Saved data entries
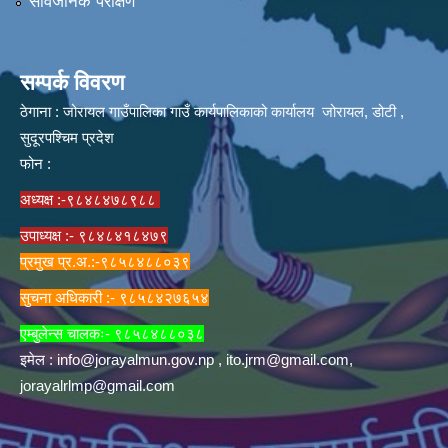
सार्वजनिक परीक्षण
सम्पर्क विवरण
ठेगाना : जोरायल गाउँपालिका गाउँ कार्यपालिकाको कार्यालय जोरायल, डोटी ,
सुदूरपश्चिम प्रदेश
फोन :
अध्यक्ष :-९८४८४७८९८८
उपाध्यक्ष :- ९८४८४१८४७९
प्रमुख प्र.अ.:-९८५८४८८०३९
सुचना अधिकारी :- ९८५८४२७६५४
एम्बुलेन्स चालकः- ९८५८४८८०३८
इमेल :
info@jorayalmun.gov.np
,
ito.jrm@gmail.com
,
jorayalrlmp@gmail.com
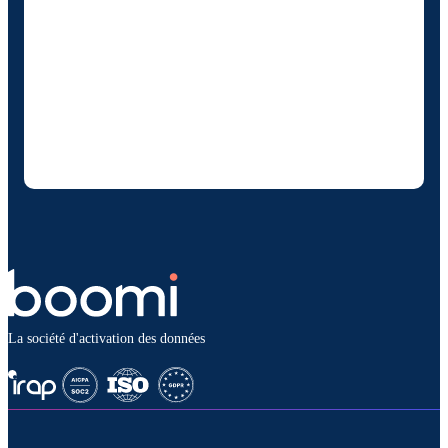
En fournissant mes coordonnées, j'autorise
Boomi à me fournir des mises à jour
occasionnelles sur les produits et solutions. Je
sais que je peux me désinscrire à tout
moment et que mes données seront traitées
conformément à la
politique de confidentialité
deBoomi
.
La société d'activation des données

--

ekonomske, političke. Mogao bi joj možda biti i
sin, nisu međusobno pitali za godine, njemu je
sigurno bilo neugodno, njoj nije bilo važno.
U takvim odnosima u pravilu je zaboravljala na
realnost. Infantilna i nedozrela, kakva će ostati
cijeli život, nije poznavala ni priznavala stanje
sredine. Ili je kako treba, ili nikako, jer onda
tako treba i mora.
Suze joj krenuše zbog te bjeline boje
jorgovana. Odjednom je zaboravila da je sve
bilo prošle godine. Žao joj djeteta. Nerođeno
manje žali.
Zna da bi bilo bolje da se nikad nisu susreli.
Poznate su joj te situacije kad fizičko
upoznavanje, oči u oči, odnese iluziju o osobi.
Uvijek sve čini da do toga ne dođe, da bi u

» Task instructions: In the data above, retype only the stretch from the line with "सम्पर्क विवरण" through the line with "La société d'activation des données", word for word, and skip any pictures.

» The completed task:
सम्पर्क विवरण
ठेगाना : जोरायल गाउँपालिका गाउँ कार्यपालिकाको कार्यालय जोरायल, डोटी ,
सुदूरपश्चिम प्रदेश
फोन :
अध्यक्ष :-९८४८४७८९८८
उपाध्यक्ष :- ९८४८४१८४७९
प्रमुख प्र.अ.:-९८५८४८८०३९
सुचना अधिकारी :- ९८५८४२७६५४
एम्बुलेन्स चालकः- ९८५८४८८०३८
इमेल :
info@jorayalmun.gov.np
,
ito.jrm@gmail.com
,
jorayalrlmp@gmail.com
En fournissant mes coordonnées, j'autorise
Boomi à me fournir des mises à jour
occasionnelles sur les produits et solutions. Je
sais que je peux me désinscrire à tout
moment et que mes données seront traitées
conformément à la
politique de confidentialité
deBoomi
.
La société d'activation des données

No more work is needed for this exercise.